SQL commands for Commonly Used Excel Operations

Sunil Ray Last Updated : 05 Mar, 2016
7 min read

Introduction

Learning SQL after Excel couldn’t be simpler!

I’ve spent more than a decade working on Excel. Yet, there is so much to learn. If you dislike coding, excel could be your rescue into data science world (to some extent). Once you understand Excel operations, learning SQL is very easy.

Why can’t you use Excel for serious data science work?

Now at this stage, you might ask, why can’t I use excel for all my work. There are several reasons for it:

  1. For large datasets, excel is not effective. Computations on large datasets either won’t happen or would take a lot of time. Just a caveat: Microsoft recently launched Power BI and I need to explore it. It might have changed the boundaries of large data.
  2. There is no audit trail in Excel. With tools based on coding and work flow management, you can re-look and re-run the process again and again. It is very difficult to do so in excel. If you change or delete a cell in Excel in an accidental manner, it is difficult to trace it back.
  3. Finally, Excel takes a lot of time to update libraries with latest algorithms in data science and machine learning. Try searching for XGboost and FTRL in excel!

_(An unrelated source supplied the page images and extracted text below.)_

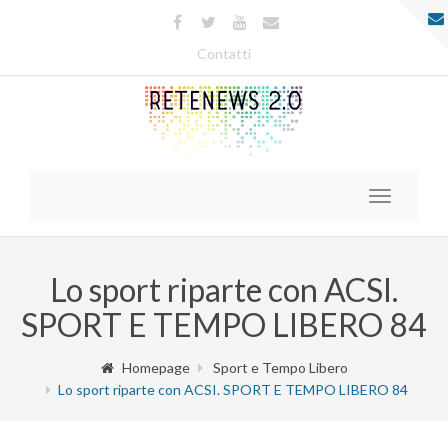
Contatti
Toggle
navigatio
Lo sport riparte con ACSI.
SPORT E TEMPO LIBERO 84
Homepage
Sport e Tempo Libero
Lo sport riparte con ACSI. SPORT E TEMPO LIBERO 84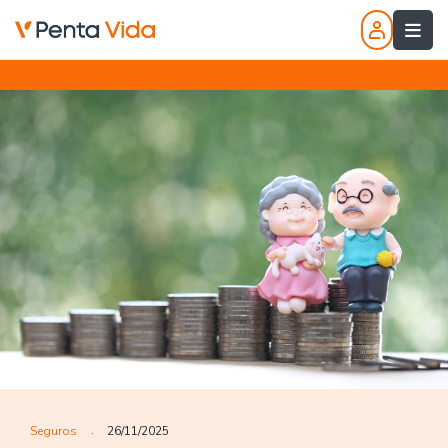
Seguros
26/11/2025
.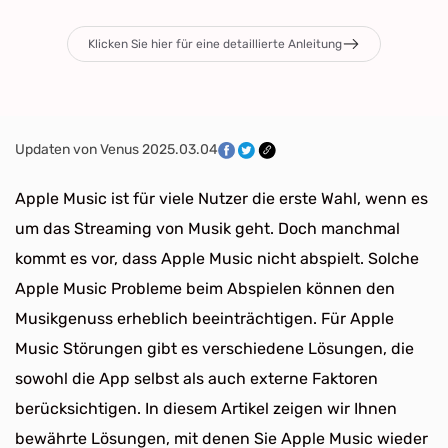
Klicken Sie hier für eine detaillierte Anleitung
Updaten von Venus 2025.03.04
Apple Music ist für viele Nutzer die erste Wahl, wenn es
um das Streaming von Musik geht. Doch manchmal
kommt es vor, dass Apple Music nicht abspielt. Solche
Apple Music Probleme beim Abspielen können den
Musikgenuss erheblich beeinträchtigen. Für Apple
Music Störungen gibt es verschiedene Lösungen, die
sowohl die App selbst als auch externe Faktoren
berücksichtigen. In diesem Artikel zeigen wir Ihnen
bewährte Lösungen, mit denen Sie Apple Music wieder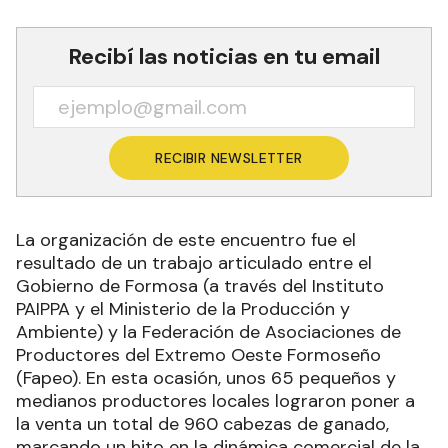
Recibí las noticias en tu email
RECIBIR NEWSLETTER
La organización de este encuentro fue el
resultado de un trabajo articulado entre el
Gobierno de Formosa (a través del Instituto
PAIPPA y el Ministerio de la Producción y
Ambiente) y la Federación de Asociaciones de
Productores del Extremo Oeste Formoseño
(Fapeo). En esta ocasión, unos 65 pequeños y
medianos productores locales lograron poner a
la venta un total de 960 cabezas de ganado,
marcando un hito en la dinámica comercial de la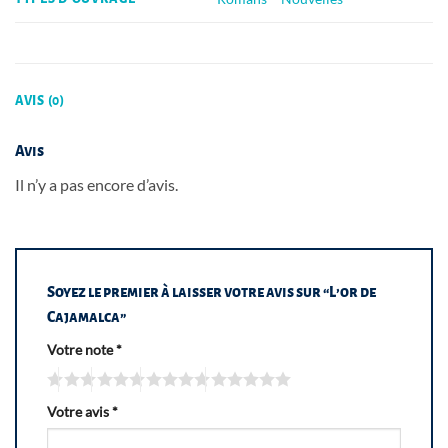
AVIS (0)
Avis
Il n’y a pas encore d’avis.
Soyez le premier à laisser votre avis sur “L’or de
Cajamalca”
Votre note
*
Votre avis
*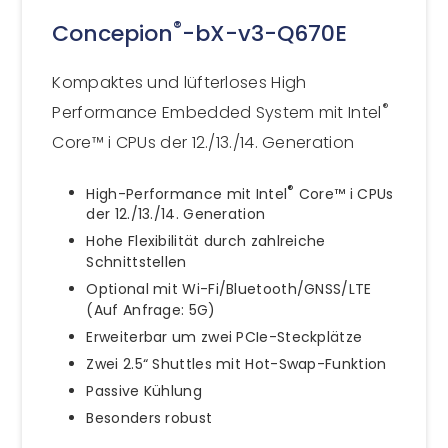
®
Concepion
-bX-v3-Q670E
Kompaktes und lüfterloses High
®
Performance Embedded System mit Intel
Core™ i CPUs der 12./13./14. Generation
®
High-Performance mit Intel
Core™ i CPUs
der 12./13./14. Generation
Hohe Flexibilität durch zahlreiche
Schnittstellen
Optional mit Wi-Fi/Bluetooth/GNSS/LTE
(Auf Anfrage: 5G)
Erweiterbar um zwei PCIe-Steckplätze
Zwei 2.5“ Shuttles mit Hot-Swap-Funktion
Passive Kühlung
Besonders robust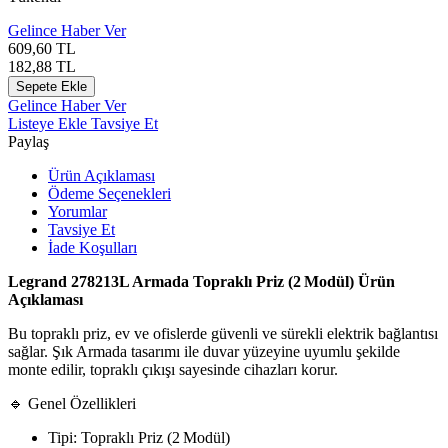
Gelince Haber Ver
609,60
TL
182,88
TL
Sepete Ekle
Gelince Haber Ver
Listeye Ekle
Tavsiye Et
Paylaş
Ürün Açıklaması
Ödeme Seçenekleri
Yorumlar
Tavsiye Et
İade Koşulları
Legrand 278213L Armada Topraklı Priz (2 Modül) Ürün
Açıklaması
Bu topraklı priz, ev ve ofislerde güvenli ve sürekli elektrik bağlantısı
sağlar. Şık Armada tasarımı ile duvar yüzeyine uyumlu şekilde
monte edilir, topraklı çıkışı sayesinde cihazları korur.
🔹 Genel Özellikleri
Tipi: Topraklı Priz (2 Modül)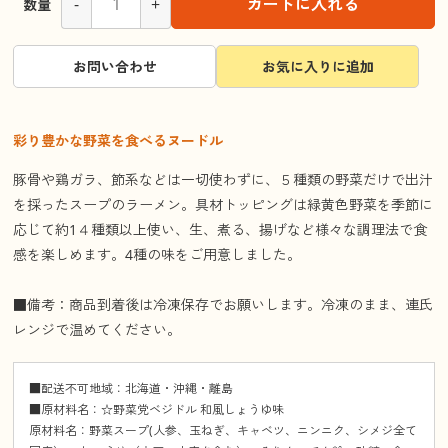
-
+
カートに入れる
数量
お問い合わせ
お気に入りに追加
彩り豊かな野菜を食べるヌードル
豚骨や鶏ガラ、節系などは一切使わずに、５種類の野菜だけで出汁
を採ったスープのラーメン。具材トッピングは緑黄色野菜を季節に
応じて約1４種類以上使い、生、煮る、揚げなど様々な調理法で食
感を楽しめます。4種の味をご用意しました。
■備考：商品到着後は冷凍保存でお願いします。冷凍のまま、連氏
レンジで温めてください。
■配送不可地域：北海道・沖縄・離島
■原材料名：☆野菜党ベジドル 和風しょうゆ味
原材料名：野菜スープ(人参、玉ねぎ、キャベツ、ニンニク、シメジ全て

Moving to SQL would address point 1 and point 2 to some extent. Moreover, SQL is one of the most sought out skills in a data scientist.

If you don’t know SQL yet and have worked in Excel, you can get started right now. I’ve designed this tutorial with keeping in mind, the most commonly used excel operations. Your previous experience blended with this tutorial can quickly make you a SQL expert. (Note: If you find any trouble, please write to me in comments section below.

Related : Basics of SQL and RDBMS for Beginners

abc

 

List of Common Excel Operations

Here is the list of commonly used excel operation. In this tutorial, I’ve performed all these operations in SQL:

  1. View Data
  2. Sort Data
  3. Filter Data
  4. Delete Records
  5. Add Records
  6. Update Data in Existing Record
  7. Show Unique Values
  8. Write an expression to generate new column
  9. LookUp data from another table
  10. Pivot Table

To perform operations listed above, I’ll use the data listed below (Employee)\:
Table

 

1. View Data

In excel, we can view all the records directly. But, SQL requires a command to process this request. This can be done by using SELECT command.

Syntax:

SELECT column_1,column_2,…column_n | *  FROM table_name;

Exercise:

A. View all data of Employee table

Select * from Employee;All

B. View only ECODE and Gender data of Employee table

Select ECODE, Gender from EmployeeSelected_Cols

 

2. Sort Data

Organizing information becomes important when you have more data. It helps to generate quick inferences. You can quickly organize an excel worksheet by sorting your data in ascending or descending order.

Syntax:

SELECT column_1,column_2,…column_n | *  FROM table_name order by column_1 [desc], column_2 [desc];

Exercise:

A. Arrange records of Employee table in Descending order of Total_Payout.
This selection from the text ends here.